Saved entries
------------------------------

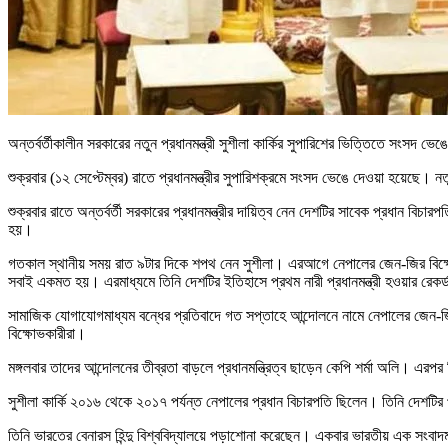
অন্তর্বর্তীকালীন সরকারের নতুন প্রধানমন্ত্রী সুশীলা কার্কির সুপারিশের ভিত্তিতে সংসদ ভে
শুক্রবার (১২ সেপ্টেম্বর) রাতে প্রধানমন্ত্রীর সুপারিশক্রমে সংসদ ভেঙে দেওয়া হয়েছে।
শুক্রবার রাতে অন্তর্বর্তী সরকারের প্রধানমন্ত্রীর দায়িত্ব নেন দেশটির সাবেক প্রধান বি
হয়।
গতকাল স্থানীয় সময় রাত ৯টার দিকে শপথ নেন সুশীলা। এরআগে নেপালের জেন-জির বিক্ষোভকা
সবাই একমত হয়। এরমাধ্যমে তিনি দেশটির ইতিহাসে প্রথম নারী প্রধানমন্ত্রী হওয়ার রেক
সামাজিক যোগাযোগমাধ্যম বন্ধের প্রতিবাদে গত সপ্তাহে আন্দোলনে নামে নেপালের জেন-জির
বিক্ষোভকারীরা।
মঙ্গলবার তাদের আন্দোলনের তীব্রতা বাড়লে প্রধানমন্ত্রিত্ব ছাড়েন কেপি শর্মা অলি। এরপর
সুশীলা কার্কি ২০১৬ থেকে ২০১৭ পর্যন্ত নেপালের প্রধান বিচারপতি ছিলেন। তিনি দেশটির
তিনি ভারতের বেনারস হিন্দু বিশ্ববিদ্যালয়ে পড়াশোনা করেছেন। একবার ভারতীয় এক সংবা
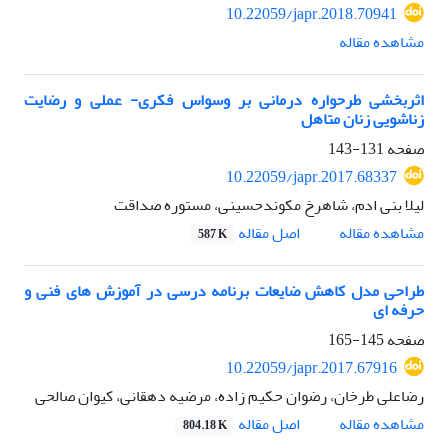
10.22059/japr.2018.70941
مشاهده مقاله
اثربخشی طرحواره درمانی بر وسواس فکری- عملی و رضایت
زناشویی زنان متاهل
صفحه
131-143
10.22059/japr.2017.68337
لیلا بنی ادم، شاهرخ مکوندحسینی، مستوره صداقت
اصل مقاله
مشاهده مقاله
587 K
طراحی مدل کاهش ضایعات برنامه درسی در آموزش های فنی و
حرفه ای
صفحه
145-165
10.22059/japr.2017.67916
رضاعلی طرخان، رضوان حکیم زاده، مرضیه دهقانی، کیوان صالحی
اصل مقاله
مشاهده مقاله
804.18 K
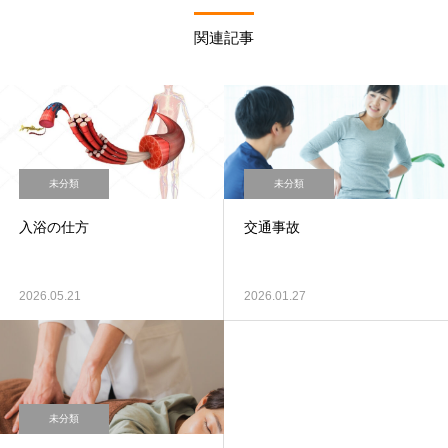
関連記事
未分類
未分類
入浴の仕方
交通事故
2026.05.21
2026.01.27
未分類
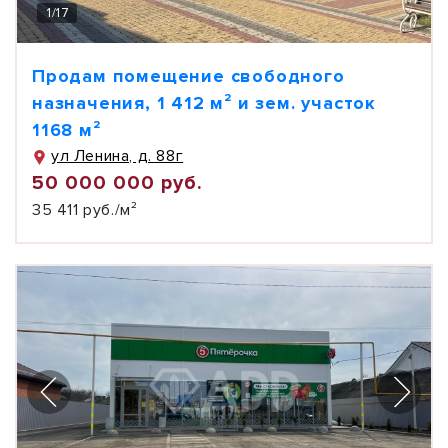
1
/
17
Продам помещение свободного
назначения, 1 412 м² и зем. участок
1168 м²
ул Ленина, д. 88г
50 000 000 руб.
35 411 руб./м²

------------------------------

[Problem requirements]:
Leave out the pictures, and give all the records again exactly.

[Response area]:
অন্তর্বর্তীকালীন সরকারের নতুন প্রধানমন্ত্রী সুশীলা কার্কির সুপারিশের ভিত্তিতে সংসদ ভে
শুক্রবার (১২ সেপ্টেম্বর) রাতে প্রধানমন্ত্রীর সুপারিশক্রমে সংসদ ভেঙে দেওয়া হয়েছে।
শুক্রবার রাতে অন্তর্বর্তী সরকারের প্রধানমন্ত্রীর দায়িত্ব নেন দেশটির সাবেক প্রধান বি
হয়।
গতকাল স্থানীয় সময় রাত ৯টার দিকে শপথ নেন সুশীলা। এরআগে নেপালের জেন-জির বিক্ষোভকা
সবাই একমত হয়। এরমাধ্যমে তিনি দেশটির ইতিহাসে প্রথম নারী প্রধানমন্ত্রী হওয়ার রেক
সামাজিক যোগাযোগমাধ্যম বন্ধের প্রতিবাদে গত সপ্তাহে আন্দোলনে নামে নেপালের জেন-জির
বিক্ষোভকারীরা।
মঙ্গলবার তাদের আন্দোলনের তীব্রতা বাড়লে প্রধানমন্ত্রিত্ব ছাড়েন কেপি শর্মা অলি। এরপর
সুশীলা কার্কি ২০১৬ থেকে ২০১৭ পর্যন্ত নেপালের প্রধান বিচারপতি ছিলেন। তিনি দেশটির
তিনি ভারতের বেনারস হিন্দু বিশ্ববিদ্যালয়ে পড়াশোনা করেছেন। একবার ভারতীয় এক সংবা
10.22059/japr.2018.70941
مشاهده مقاله
اثربخشی طرحواره درمانی بر وسواس فکری- عملی و رضایت
زناشویی زنان متاهل
صفحه
131-143
10.22059/japr.2017.68337
لیلا بنی ادم، شاهرخ مکوندحسینی، مستوره صداقت
اصل مقاله
مشاهده مقاله
587 K
طراحی مدل کاهش ضایعات برنامه درسی در آموزش های فنی و
حرفه ای
صفحه
145-165
10.22059/japr.2017.67916
رضاعلی طرخان، رضوان حکیم زاده، مرضیه دهقانی، کیوان صالحی
اصل مقاله
مشاهده مقاله
804.18 K
関連記事
未分類
未分類
入浴の仕方
交通事故
2026.05.21
2026.01.27
未分類
1
/
17
Продам помещение свободного
назначения, 1 412 м² и зем. участок
1168 м²
ул Ленина, д. 88г
50 000 000 руб.
35 411 руб./м²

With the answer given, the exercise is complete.